Task to complete:
Please print nothing but the lines from the one containing "o suave ID.701 para homem" to the final line below, exactly, and no pictures.
╭─ Source material
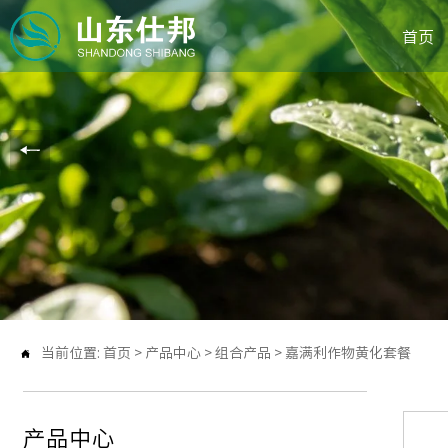
首页
当前位置:
首页
>
产品中心
>
组合产品
>
嘉满利作物黄化套餐

产品中心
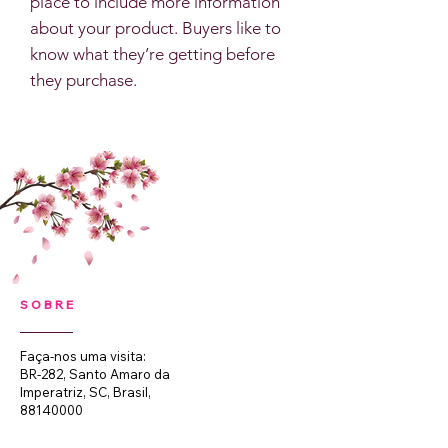
place to include more information
about your product. Buyers like to
know what they’re getting before
they purchase.
SOBRE
Faça-nos uma visita:
BR-282, Santo Amaro da
Imperatriz, SC, Brasil,
88140000
HORÁRIO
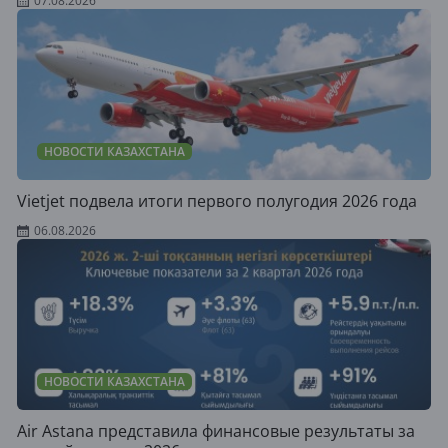
07.08.2026
НОВОСТИ КАЗАХСТАНА
Vietjet подвела итоги первого полугодия 2026 года
06.08.2026
НОВОСТИ КАЗАХСТАНА
Air Astana представила финансовые результаты за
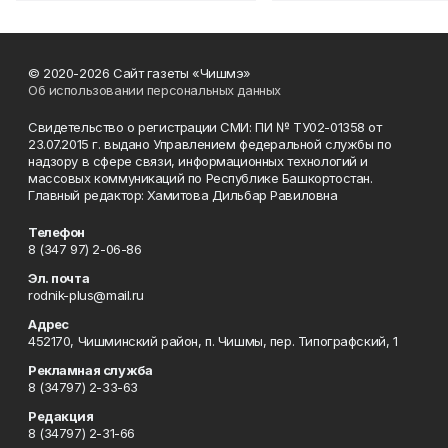
© 2020-2026 Сайт газеты «Чишмэ»
Об использовании персональных данных
Свидетельство о регистрации СМИ: ПИ № ТУ02-01358 от
23.07.2015 г. выдано Управлением федеральной службы по
надзору в сфере связи, информационных технологий и
массовых коммуникаций по Республике Башкортостан.
Главный редактор: Хамитова Дильбар Равиловна
Телефон
8 (347 97) 2-06-86
Эл. почта
rodnik-plus@mail.ru
Адрес
452170, Чишминский район, п. Чишмы, пер. Типографский, 1
Рекламная служба
8 (34797) 2-33-63
Редакция
8 (34797) 2-31-66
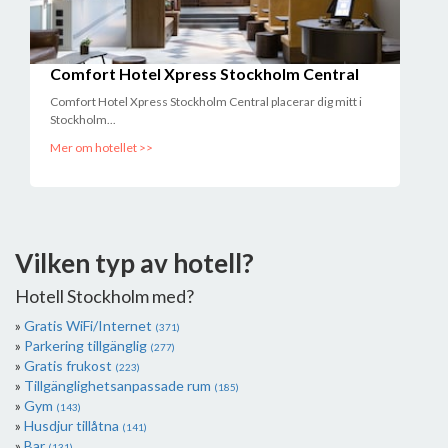
Comfort Hotel Xpress Stockholm Central
Comfort Hotel Xpress Stockholm Central placerar dig mitt i
Stockholm...
Mer om hotellet >>
Vilken typ av hotell?
Hotell Stockholm med?
Gratis WiFi/Internet
(371)
Parkering tillgänglig
(277)
Gratis frukost
(223)
Tillgänglighetsanpassade rum
(185)
Gym
(143)
Husdjur tillåtna
(141)
Bar
(131)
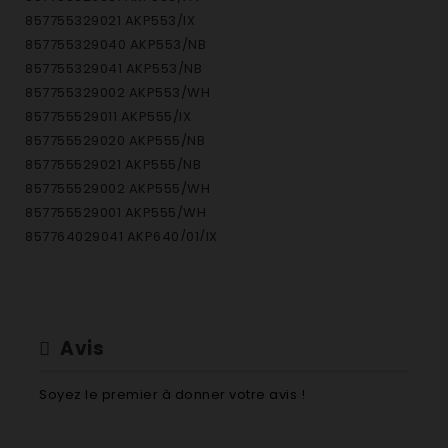
857755329021 AKP553/IX
857755329040 AKP553/NB
857755329041 AKP553/NB
857755329002 AKP553/WH
857755529011 AKP555/IX
857755529020 AKP555/NB
857755529021 AKP555/NB
857755529002 AKP555/WH
857755529001 AKP555/WH
857764029041 AKP640/01/IX
857764029021 AKP640/01/NB
857764029031 AKP640/01/WH
857764029042 AKP640/IX/01
Avis
Soyez le premier à donner votre avis !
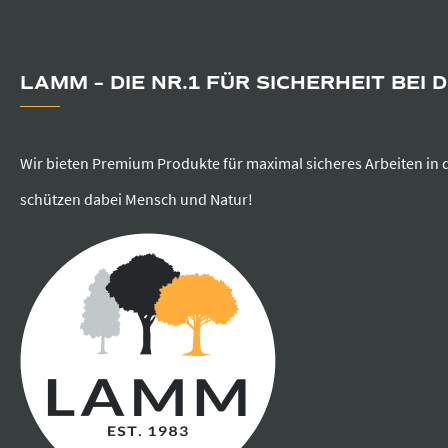
LAMM – DIE NR.1 FÜR SICHERHEIT BEI 
Wir bieten Premium Produkte für maximal sicheres Arbeiten in 
schützen dabei Mensch und Natur!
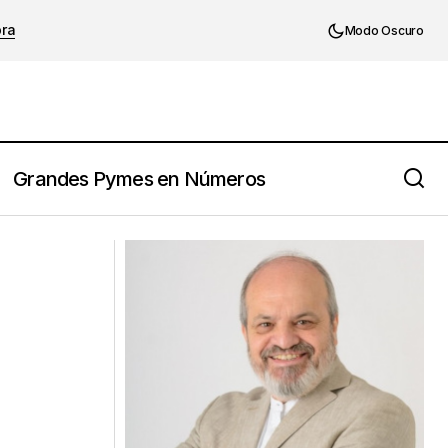
ora
Modo Oscuro
Grandes Pymes en Números
Algunos mitos sobre el manejo de
conflictos que merece la pena revisar.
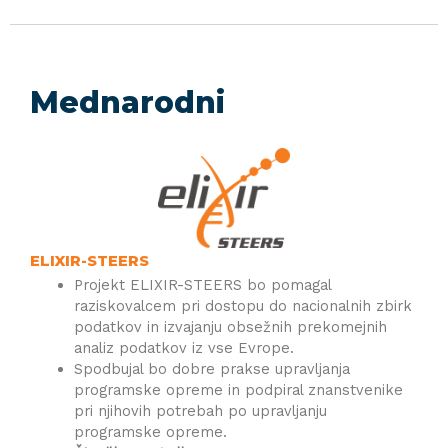
Mednarodni
ELIXIR-STEERS
Projekt ELIXIR-STEERS bo pomagal
raziskovalcem pri dostopu do nacionalnih zbirk
podatkov in izvajanju obsežnih prekomejnih
analiz podatkov iz vse Evrope.
Spodbujal bo dobre prakse upravljanja
programske opreme in podpiral znanstvenike
pri njihovih potrebah po upravljanju
programske opreme.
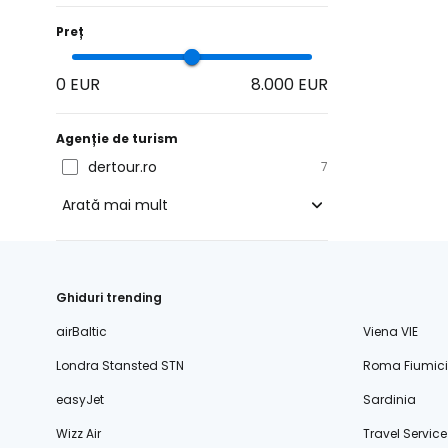
Preț
0 EUR
8.000 EUR
Agenție de turism
dertour.ro
7
Arată mai mult
blue-style.cz
fischer.cz
Ghiduri trending
eximtours.cz
airBaltic
Viena VIE
cedok.cz
Londra Stansted STN
Roma Fiumic
ceskekormidlo.cz
easyJet
Sardinia
tui.cz
Wizz Air
Travel Service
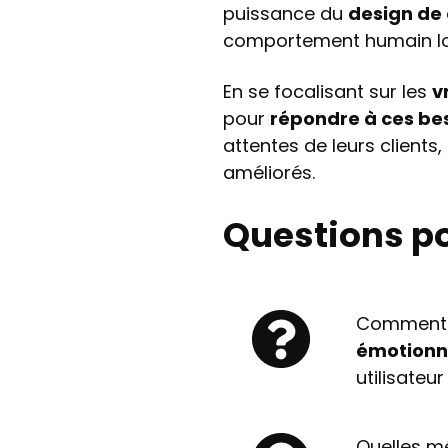
puissance du
design de
comportement humain lor
En se focalisant sur les
v
pour
répondre à ces be
attentes de leurs clients
améliorés.
Questions po
Comment 
émotionne
utilisateu
Quelles m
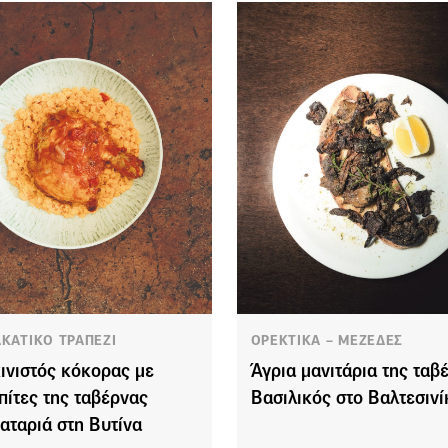
ΑΚΑΤΙΚΟ ΤΡΑΠΕΖΙ
ΟΡΕΚΤΙΚΑ – ΜΕΖΕΔΕΣ
ινιστός κόκορας με
Άγρια μανιτάρια της ταβ
πίτες της ταβέρνας
Βασιλικός στο Βαλτεσινί
αταριά στη Βυτίνα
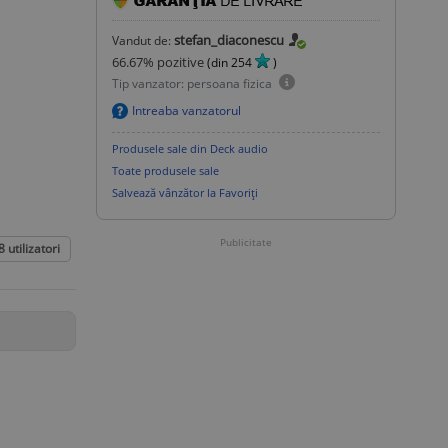
stefan_diaconescu
Vandut de:
66.67
% pozitive
(din
254
)
Tip vanzator: persoana fizica
Intreaba vanzatorul
Produsele sale din Deck audio
Toate produsele sale
Salvează vânzător la Favoriți
Publicitate
8
utilizatori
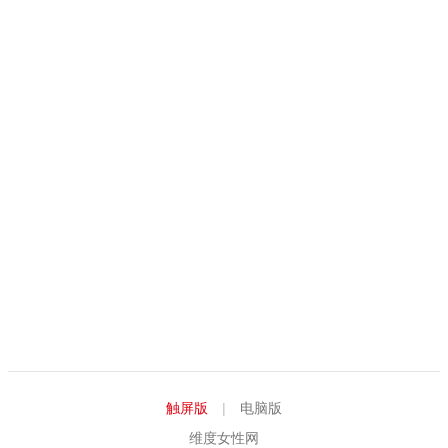
触屏版
|
电脑版
维度女性网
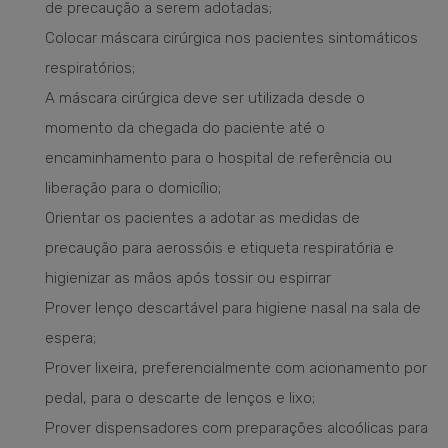
de precaução a serem adotadas;
Colocar máscara cirúrgica nos pacientes sintomáticos
respiratórios;
A máscara cirúrgica deve ser utilizada desde o
momento da chegada do paciente até o
encaminhamento para o hospital de referência ou
liberação para o domicílio;
Orientar os pacientes a adotar as medidas de
precaução para aerossóis e etiqueta respiratória e
higienizar as mãos após tossir ou espirrar
Prover lenço descartável para higiene nasal na sala de
espera;
Prover lixeira, preferencialmente com acionamento por
pedal, para o descarte de lenços e lixo;
Prover dispensadores com preparações alcoólicas para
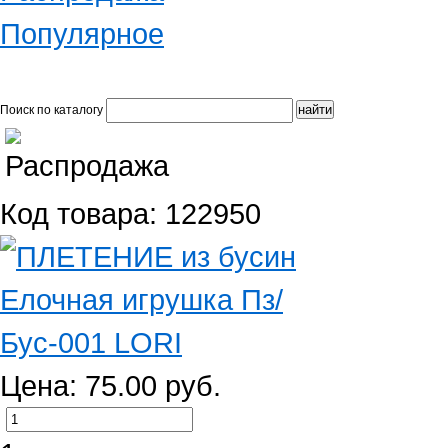
Популярное
Поиск по каталогу
Код товара: 122950
Цена: 75.00 руб.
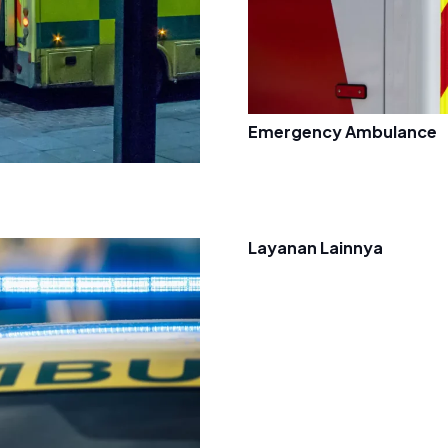
Emergency Ambulance
Layanan Lainnya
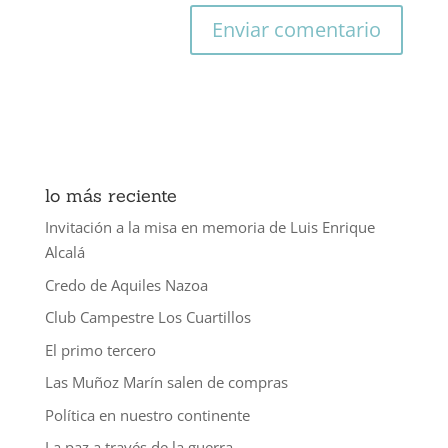
lo más reciente
Invitación a la misa en memoria de Luis Enrique
Alcalá
Credo de Aquiles Nazoa
Club Campestre Los Cuartillos
El primo tercero
Las Muñoz Marín salen de compras
Política en nuestro continente
La paz a través de la guerra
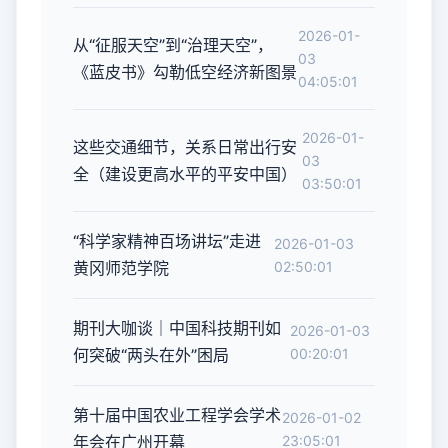
2026-01-
从“征服天空”到“治理天空”，
03
《蓝皮书》勾勒低空经济新图景
04:05:01
2026-01-
这些交通细节，关系日常出行安
03
全（建设更高水平的平安中国）
03:50:01
“科学家精神百场讲坛”走进
2026-01-03
黄冈师范学院
02:50:01
期刊大咖谈｜中国科技期刊如
2026-01-03
何突破“两头在外”困局
00:20:01
第十届中国农业工程学会学术
2026-01-02
年会在广州开幕
23:05:01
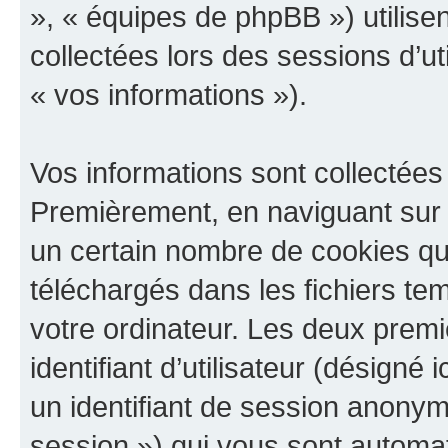
», « équipes de phpBB ») utilisen
collectées lors des sessions d’uti
« vos informations »).
Vos informations sont collectées
Premièrement, en naviguant sur 
un certain nombre de cookies qui 
téléchargés dans les fichiers te
votre ordinateur. Les deux prem
identifiant d’utilisateur (désigné ic
un identifiant de session anonyme
session ») qui vous sont automat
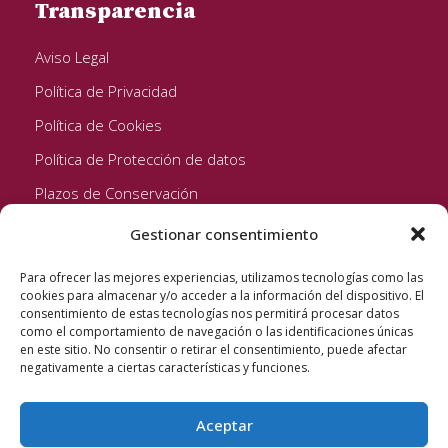
Transparencia
Aviso Legal
Política de Privacidad
Política de Cookies
Política de Protección de datos
Plazos de Conservación
Gestionar consentimiento
Seguinos!
Para ofrecer las mejores experiencias, utilizamos tecnologías como las
cookies para almacenar y/o acceder a la información del dispositivo. El
consentimiento de estas tecnologías nos permitirá procesar datos
como el comportamiento de navegación o las identificaciones únicas
en este sitio. No consentir o retirar el consentimiento, puede afectar
negativamente a ciertas características y funciones.
Aceptar
Quixote Concentrates S.L. 2022 © Reservados todos los
derechos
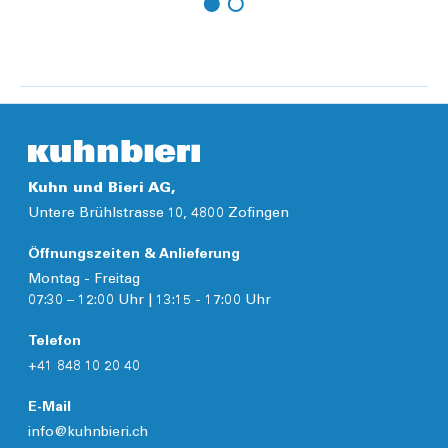
Hinzufügen
Details
Kuhn und Bieri AG,
Untere Brühlstrasse 10, 4800 Zofingen
Öffnungszeiten & Anlieferung
Montag - Freitag
07:30 – 12:00 Uhr | 13:15 - 17:00 Uhr
Telefon
+41 848 10 20 40
E-Mail
info@kuhnbieri.ch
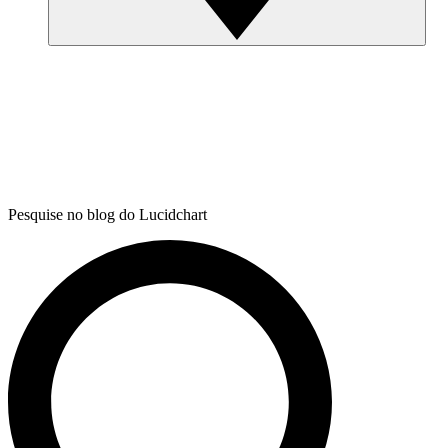
Pesquise no blog do Lucidchart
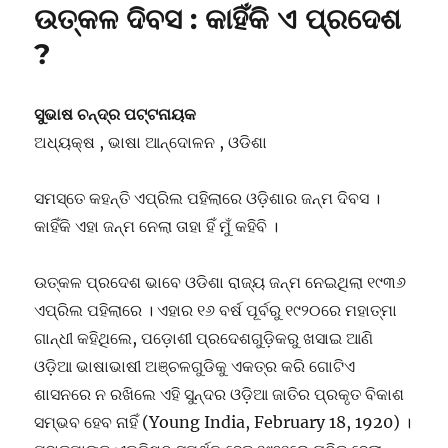
ଉତ୍କଳ ଦିବସ : କାହିଁକି ଏ ପ୍ରଦେଶ
?
ସୁଭାଷ ଚନ୍ଦ୍ର ପଟ୍ଟନାୟକ
ଅଧ୍ୟକ୍ଷ , ଭାଷା ଆନ୍ଦୋଳନ , ଓଡିଶା
ସମସ୍ତେ କହନ୍ତି ଏପ୍ରିଲ ପହିଲାରେ ଓଡ଼ିଶାର ଜନ୍ମ ଦିବସ ।
କାହିଁକି ଏହା ଜନ୍ମ ନେଲା ତାହା ହିଁ ମୁଁ କହିବି ।
ଉତ୍କଳ ପ୍ରଦେଶ ଭାବେ ଓଡିଶା ରାଜ୍ୟ ଜନ୍ମ ନେଇଥିଲା ୧୯୩୬
ଏପ୍ରିଲ ପହିଲାରେ । ଏହାର ୧୬ ବର୍ଷ ପୂର୍ବରୁ ୧୯୨୦ରେ ମହାତ୍ମା
ଗାନ୍ଧୀ କହିଥିଲେ, ପଡ଼ୋଶୀ ପ୍ରଦେଶଗୁଡ଼ିକରୁ ଖସାଇ ଆଣି
ଓଡ଼ିଆ ଭାଷାଭାଷୀ ଅଞ୍ଚଳଗୁଡିକୁ ଏକତ୍ର କରି ଗୋଟିଏ
ଶାସନରେ ନ ରଖିଲେ ଏହି ସୁନ୍ଦର ଓଡ଼ିଆ ଜାତିର ପ୍ରକୃତ ବିକାଶ
ସମ୍ଭବ ହେବ ନାହିଁ (
Young India, February 18, 1920)
।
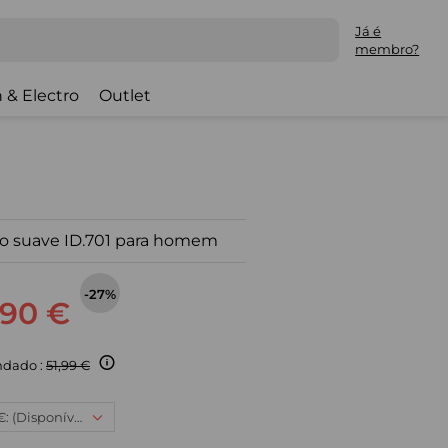
Já é
membro?
 & Electro
Outlet
o suave ID.701 para homem
-27%
,90 €
dado :
51,99 €
3XL, 37,90 €: (Disponível)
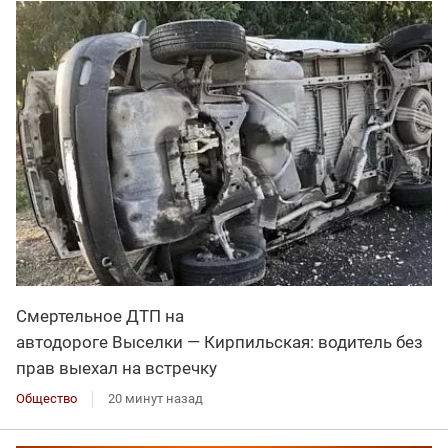
Смертельное ДТП на
автодороге Выселки — Кирпильская: водитель без
прав выехал на встречку
Общество
20 минут назад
╰─
Output for this task:
o suave ID.701 para homem
-27%
,90 €
dado :
51,99 €
3XL, 37,90 €: (Disponível)
Смертельное ДТП на
автодороге Выселки — Кирпильская: водитель без
прав выехал на встречку
Общество
20 минут назад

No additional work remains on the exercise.